**What the exercise asks**
Could you return every record below exactly as it is written?

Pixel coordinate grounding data

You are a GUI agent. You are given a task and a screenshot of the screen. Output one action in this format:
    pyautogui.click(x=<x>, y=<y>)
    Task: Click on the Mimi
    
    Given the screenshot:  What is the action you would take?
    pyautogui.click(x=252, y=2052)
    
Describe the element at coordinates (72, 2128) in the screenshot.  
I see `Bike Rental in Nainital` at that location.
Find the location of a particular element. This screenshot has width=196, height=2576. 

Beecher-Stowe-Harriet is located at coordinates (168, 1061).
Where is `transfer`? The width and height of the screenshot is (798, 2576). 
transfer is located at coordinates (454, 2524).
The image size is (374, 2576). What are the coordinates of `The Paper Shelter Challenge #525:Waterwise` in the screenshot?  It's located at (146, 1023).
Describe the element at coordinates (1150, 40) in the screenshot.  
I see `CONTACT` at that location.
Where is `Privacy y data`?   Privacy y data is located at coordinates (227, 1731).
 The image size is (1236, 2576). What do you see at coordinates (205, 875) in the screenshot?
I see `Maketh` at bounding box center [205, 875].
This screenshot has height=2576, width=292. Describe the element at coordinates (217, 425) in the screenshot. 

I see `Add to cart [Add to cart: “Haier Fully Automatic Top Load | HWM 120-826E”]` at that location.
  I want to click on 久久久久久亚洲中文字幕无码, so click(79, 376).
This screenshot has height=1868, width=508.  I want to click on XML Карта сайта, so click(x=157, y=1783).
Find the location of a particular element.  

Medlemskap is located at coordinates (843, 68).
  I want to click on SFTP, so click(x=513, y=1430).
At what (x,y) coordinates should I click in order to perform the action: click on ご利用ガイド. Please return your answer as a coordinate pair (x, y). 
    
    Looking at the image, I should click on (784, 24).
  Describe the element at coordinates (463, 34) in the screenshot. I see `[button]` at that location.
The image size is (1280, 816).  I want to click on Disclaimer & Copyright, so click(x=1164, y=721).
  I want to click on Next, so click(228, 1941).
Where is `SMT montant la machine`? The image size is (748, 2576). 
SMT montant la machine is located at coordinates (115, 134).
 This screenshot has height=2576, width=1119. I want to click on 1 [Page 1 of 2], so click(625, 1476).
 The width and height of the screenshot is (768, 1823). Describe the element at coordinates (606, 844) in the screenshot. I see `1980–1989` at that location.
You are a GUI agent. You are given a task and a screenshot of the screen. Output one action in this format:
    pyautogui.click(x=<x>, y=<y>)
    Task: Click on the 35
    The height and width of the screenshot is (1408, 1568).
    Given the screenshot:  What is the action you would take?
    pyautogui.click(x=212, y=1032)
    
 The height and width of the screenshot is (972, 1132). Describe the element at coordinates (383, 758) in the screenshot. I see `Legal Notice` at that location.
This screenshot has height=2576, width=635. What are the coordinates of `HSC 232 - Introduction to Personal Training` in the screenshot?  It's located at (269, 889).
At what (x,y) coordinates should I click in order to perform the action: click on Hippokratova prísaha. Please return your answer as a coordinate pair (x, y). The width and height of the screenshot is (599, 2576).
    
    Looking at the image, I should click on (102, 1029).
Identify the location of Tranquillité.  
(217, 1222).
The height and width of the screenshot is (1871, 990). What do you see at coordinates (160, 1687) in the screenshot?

**Solved exercise**
You are a GUI agent. You are given a task and a screenshot of the screen. Output one action in this format:
    pyautogui.click(x=<x>, y=<y>)
    Task: Click on the Mimi
    
    Given the screenshot:  What is the action you would take?
    pyautogui.click(x=252, y=2052)
    
Describe the element at coordinates (72, 2128) in the screenshot.  
I see `Bike Rental in Nainital` at that location.
Find the location of a particular element. This screenshot has width=196, height=2576. 

Beecher-Stowe-Harriet is located at coordinates (168, 1061).
Where is `transfer`? The width and height of the screenshot is (798, 2576). 
transfer is located at coordinates (454, 2524).
The image size is (374, 2576). What are the coordinates of `The Paper Shelter Challenge #525:Waterwise` in the screenshot?  It's located at (146, 1023).
Describe the element at coordinates (1150, 40) in the screenshot.  
I see `CONTACT` at that location.
Where is `Privacy y data`?   Privacy y data is located at coordinates (227, 1731).
 The image size is (1236, 2576). What do you see at coordinates (205, 875) in the screenshot?
I see `Maketh` at bounding box center [205, 875].
This screenshot has height=2576, width=292. Describe the element at coordinates (217, 425) in the screenshot. 

I see `Add to cart [Add to cart: “Haier Fully Automatic Top Load | HWM 120-826E”]` at that location.
  I want to click on 久久久久久亚洲中文字幕无码, so click(79, 376).
This screenshot has height=1868, width=508.  I want to click on XML Карта сайта, so click(x=157, y=1783).
Find the location of a particular element.  

Medlemskap is located at coordinates (843, 68).
  I want to click on SFTP, so click(x=513, y=1430).
At what (x,y) coordinates should I click in order to perform the action: click on ご利用ガイド. Please return your answer as a coordinate pair (x, y). 
    
    Looking at the image, I should click on (784, 24).
  Describe the element at coordinates (463, 34) in the screenshot. I see `[button]` at that location.
The image size is (1280, 816).  I want to click on Disclaimer & Copyright, so click(x=1164, y=721).
  I want to click on Next, so click(228, 1941).
Where is `SMT montant la machine`? The image size is (748, 2576). 
SMT montant la machine is located at coordinates (115, 134).
 This screenshot has height=2576, width=1119. I want to click on 1 [Page 1 of 2], so click(625, 1476).
 The width and height of the screenshot is (768, 1823). Describe the element at coordinates (606, 844) in the screenshot. I see `1980–1989` at that location.
You are a GUI agent. You are given a task and a screenshot of the screen. Output one action in this format:
    pyautogui.click(x=<x>, y=<y>)
    Task: Click on the 35
    The height and width of the screenshot is (1408, 1568).
    Given the screenshot:  What is the action you would take?
    pyautogui.click(x=212, y=1032)
    
 The height and width of the screenshot is (972, 1132). Describe the element at coordinates (383, 758) in the screenshot. I see `Legal Notice` at that location.
This screenshot has height=2576, width=635. What are the coordinates of `HSC 232 - Introduction to Personal Training` in the screenshot?  It's located at (269, 889).
At what (x,y) coordinates should I click in order to perform the action: click on Hippokratova prísaha. Please return your answer as a coordinate pair (x, y). The width and height of the screenshot is (599, 2576).
    
    Looking at the image, I should click on (102, 1029).
Identify the location of Tranquillité.  
(217, 1222).
The height and width of the screenshot is (1871, 990). What do you see at coordinates (160, 1687) in the screenshot?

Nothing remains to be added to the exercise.